----- SOURCE MATERIAL -----
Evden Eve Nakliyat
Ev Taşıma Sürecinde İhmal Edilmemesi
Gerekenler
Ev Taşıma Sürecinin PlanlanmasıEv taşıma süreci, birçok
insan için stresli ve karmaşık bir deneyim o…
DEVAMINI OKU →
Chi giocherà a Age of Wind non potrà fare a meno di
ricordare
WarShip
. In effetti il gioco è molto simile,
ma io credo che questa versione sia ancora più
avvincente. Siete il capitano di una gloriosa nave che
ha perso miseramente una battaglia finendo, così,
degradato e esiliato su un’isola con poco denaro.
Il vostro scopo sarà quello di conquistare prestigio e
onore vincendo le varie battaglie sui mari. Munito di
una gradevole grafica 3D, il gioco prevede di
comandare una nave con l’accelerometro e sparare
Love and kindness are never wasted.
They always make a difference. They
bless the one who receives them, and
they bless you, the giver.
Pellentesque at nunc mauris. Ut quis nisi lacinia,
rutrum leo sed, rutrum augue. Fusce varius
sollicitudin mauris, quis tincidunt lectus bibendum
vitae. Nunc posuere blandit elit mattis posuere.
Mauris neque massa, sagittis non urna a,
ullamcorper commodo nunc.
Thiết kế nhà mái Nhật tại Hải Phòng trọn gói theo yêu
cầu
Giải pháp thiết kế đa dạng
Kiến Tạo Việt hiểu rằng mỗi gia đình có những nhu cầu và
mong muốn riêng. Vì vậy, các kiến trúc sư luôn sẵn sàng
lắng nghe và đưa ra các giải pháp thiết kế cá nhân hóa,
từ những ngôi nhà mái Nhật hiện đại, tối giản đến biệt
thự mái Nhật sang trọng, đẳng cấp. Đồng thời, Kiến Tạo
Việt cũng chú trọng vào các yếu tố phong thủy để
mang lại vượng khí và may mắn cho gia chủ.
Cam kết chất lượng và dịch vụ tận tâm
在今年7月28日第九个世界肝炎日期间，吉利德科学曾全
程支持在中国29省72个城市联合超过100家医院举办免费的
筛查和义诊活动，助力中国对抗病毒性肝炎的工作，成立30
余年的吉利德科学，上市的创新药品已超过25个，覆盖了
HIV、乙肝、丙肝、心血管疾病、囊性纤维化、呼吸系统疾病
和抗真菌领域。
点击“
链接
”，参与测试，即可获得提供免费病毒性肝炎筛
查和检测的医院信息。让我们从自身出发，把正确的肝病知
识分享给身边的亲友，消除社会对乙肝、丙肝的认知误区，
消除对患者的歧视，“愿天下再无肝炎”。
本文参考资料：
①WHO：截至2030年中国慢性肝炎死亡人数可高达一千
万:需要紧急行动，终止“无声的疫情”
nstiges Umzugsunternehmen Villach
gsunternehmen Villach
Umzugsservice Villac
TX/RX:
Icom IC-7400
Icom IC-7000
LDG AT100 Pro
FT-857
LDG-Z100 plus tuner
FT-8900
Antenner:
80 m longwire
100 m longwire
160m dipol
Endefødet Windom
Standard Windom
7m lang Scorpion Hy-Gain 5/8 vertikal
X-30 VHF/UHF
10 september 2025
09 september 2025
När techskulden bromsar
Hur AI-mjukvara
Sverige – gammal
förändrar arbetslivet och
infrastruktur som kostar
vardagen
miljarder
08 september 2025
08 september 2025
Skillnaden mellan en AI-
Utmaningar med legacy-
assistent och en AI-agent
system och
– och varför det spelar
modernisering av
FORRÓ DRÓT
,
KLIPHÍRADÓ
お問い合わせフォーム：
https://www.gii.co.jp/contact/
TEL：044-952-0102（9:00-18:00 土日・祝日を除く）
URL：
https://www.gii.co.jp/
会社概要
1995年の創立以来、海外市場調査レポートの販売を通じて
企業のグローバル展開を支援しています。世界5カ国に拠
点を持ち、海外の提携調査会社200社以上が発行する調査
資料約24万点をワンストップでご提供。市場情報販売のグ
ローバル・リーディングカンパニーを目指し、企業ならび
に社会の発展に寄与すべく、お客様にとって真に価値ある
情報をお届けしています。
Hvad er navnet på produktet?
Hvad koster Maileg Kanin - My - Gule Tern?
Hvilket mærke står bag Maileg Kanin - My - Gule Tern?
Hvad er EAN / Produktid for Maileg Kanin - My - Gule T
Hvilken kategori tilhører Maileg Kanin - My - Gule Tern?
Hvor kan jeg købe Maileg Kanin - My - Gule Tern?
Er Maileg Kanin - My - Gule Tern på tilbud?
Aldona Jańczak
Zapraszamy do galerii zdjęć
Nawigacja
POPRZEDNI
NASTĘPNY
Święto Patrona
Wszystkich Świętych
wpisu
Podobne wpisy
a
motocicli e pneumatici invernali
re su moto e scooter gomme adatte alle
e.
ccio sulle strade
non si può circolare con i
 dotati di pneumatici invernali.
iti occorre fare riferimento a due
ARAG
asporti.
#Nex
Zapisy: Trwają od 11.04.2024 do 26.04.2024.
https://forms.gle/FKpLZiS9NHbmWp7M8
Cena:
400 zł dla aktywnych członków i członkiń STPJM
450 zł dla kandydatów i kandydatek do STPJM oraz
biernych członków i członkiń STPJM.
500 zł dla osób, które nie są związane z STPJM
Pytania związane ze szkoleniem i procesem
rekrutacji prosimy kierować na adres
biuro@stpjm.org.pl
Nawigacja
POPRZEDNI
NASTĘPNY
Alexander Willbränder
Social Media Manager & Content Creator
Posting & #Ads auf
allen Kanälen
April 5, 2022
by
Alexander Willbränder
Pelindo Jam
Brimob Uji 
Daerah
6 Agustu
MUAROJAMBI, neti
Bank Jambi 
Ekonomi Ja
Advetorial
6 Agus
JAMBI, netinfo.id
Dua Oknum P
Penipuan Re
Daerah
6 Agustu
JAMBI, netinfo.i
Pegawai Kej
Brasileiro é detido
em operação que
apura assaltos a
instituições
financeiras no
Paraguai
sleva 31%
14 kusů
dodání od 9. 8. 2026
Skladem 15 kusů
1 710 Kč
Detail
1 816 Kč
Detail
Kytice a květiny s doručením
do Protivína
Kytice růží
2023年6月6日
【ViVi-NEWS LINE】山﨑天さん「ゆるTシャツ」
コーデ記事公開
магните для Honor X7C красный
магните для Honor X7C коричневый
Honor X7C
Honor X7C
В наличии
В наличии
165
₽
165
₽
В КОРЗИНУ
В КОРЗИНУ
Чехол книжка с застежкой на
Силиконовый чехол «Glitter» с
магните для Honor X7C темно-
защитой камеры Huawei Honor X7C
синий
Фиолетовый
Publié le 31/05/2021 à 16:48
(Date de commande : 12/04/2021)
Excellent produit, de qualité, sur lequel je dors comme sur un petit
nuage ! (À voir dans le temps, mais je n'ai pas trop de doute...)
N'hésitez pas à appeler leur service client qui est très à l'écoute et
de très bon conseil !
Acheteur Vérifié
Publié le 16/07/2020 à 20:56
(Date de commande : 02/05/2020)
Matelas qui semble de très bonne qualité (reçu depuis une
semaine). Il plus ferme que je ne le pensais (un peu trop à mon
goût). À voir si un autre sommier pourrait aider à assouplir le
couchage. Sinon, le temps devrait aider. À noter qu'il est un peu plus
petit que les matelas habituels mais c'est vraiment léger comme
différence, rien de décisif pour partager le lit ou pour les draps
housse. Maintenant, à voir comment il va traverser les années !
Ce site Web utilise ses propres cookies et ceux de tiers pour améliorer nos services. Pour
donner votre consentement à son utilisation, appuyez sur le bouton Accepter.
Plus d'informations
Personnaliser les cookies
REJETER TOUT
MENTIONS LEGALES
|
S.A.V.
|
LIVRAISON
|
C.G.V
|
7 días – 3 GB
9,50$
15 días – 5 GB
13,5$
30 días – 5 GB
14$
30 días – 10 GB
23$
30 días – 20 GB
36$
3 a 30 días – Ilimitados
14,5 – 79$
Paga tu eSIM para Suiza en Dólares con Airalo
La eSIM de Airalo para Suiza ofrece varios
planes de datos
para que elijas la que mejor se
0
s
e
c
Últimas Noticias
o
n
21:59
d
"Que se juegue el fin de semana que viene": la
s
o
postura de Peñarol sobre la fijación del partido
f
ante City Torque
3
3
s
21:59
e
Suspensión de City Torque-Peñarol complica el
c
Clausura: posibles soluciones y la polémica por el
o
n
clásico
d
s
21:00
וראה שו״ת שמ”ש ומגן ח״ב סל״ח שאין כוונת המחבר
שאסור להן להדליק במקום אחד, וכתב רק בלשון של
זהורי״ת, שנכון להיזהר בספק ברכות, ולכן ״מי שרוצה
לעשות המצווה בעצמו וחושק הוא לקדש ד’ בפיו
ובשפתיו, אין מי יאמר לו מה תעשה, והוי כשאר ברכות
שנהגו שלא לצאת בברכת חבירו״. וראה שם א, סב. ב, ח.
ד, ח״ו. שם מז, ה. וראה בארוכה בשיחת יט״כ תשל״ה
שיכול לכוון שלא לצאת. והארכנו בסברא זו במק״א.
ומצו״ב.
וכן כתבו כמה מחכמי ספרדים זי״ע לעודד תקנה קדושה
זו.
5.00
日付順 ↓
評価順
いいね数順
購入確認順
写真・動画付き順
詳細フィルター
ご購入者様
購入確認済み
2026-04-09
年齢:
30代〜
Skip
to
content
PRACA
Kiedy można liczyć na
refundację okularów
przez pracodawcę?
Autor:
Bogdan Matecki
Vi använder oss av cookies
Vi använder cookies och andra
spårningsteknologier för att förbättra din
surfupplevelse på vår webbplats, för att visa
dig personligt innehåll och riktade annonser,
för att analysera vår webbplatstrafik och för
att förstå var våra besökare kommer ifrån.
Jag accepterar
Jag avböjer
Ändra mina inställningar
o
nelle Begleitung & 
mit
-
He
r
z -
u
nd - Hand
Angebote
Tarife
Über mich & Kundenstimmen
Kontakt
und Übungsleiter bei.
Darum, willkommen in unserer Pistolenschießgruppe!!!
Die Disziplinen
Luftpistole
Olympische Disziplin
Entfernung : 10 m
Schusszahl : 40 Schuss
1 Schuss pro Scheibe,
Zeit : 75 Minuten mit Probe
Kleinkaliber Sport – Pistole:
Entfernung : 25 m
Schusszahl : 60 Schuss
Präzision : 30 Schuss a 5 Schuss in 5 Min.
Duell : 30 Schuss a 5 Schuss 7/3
-----
Beginning with the first line above, could you copy every line exactly, up to and including the one with "onore vincendo le"?

> **ANSWER SECTION**:
Evden Eve Nakliyat
Ev Taşıma Sürecinde İhmal Edilmemesi
Gerekenler
Ev Taşıma Sürecinin PlanlanmasıEv taşıma süreci, birçok
insan için stresli ve karmaşık bir deneyim o…
DEVAMINI OKU →
Chi giocherà a Age of Wind non potrà fare a meno di
ricordare
WarShip
. In effetti il gioco è molto simile,
ma io credo che questa versione sia ancora più
avvincente. Siete il capitano di una gloriosa nave che
ha perso miseramente una battaglia finendo, così,
degradato e esiliato su un’isola con poco denaro.
Il vostro scopo sarà quello di conquistare prestigio e
onore vincendo le varie battaglie sui mari. Munito di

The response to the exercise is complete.